Task brief
If a line of the data below holds the string "Kurve", copy it.

══ Provided entries

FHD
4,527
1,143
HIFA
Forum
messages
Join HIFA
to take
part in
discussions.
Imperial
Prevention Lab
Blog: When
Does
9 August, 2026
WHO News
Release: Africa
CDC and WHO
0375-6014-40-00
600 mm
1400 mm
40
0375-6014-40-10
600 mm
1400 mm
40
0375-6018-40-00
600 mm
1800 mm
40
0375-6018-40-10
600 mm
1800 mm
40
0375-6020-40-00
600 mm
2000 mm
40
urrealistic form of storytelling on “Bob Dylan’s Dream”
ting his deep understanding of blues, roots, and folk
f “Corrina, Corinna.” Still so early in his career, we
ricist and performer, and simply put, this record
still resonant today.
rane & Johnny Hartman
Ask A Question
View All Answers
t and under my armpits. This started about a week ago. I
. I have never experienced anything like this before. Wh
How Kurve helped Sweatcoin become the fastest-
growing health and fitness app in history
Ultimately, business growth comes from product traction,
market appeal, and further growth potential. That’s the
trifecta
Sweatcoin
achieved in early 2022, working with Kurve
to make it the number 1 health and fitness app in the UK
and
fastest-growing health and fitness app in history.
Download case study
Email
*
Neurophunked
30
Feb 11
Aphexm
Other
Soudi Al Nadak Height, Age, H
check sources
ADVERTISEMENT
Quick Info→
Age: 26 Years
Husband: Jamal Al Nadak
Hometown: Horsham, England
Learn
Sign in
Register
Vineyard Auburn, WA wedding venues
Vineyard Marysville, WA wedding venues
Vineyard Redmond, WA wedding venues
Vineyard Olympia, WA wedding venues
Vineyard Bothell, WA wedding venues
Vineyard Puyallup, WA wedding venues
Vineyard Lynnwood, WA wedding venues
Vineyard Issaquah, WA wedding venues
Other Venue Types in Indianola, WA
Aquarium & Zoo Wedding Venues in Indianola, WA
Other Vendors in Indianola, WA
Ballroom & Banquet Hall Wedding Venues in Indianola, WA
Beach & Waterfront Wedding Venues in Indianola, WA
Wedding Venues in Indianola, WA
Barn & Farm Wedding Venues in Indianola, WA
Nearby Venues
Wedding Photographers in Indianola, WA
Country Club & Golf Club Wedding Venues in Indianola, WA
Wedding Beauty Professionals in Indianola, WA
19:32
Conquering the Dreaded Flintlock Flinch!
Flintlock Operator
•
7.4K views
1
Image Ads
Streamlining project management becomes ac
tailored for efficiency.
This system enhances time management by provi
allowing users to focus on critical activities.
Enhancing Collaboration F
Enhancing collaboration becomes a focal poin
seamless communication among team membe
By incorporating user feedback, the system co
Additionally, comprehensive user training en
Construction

════

Answer area
How Kurve helped Sweatcoin become the fastest-
achieved in early 2022, working with Kurve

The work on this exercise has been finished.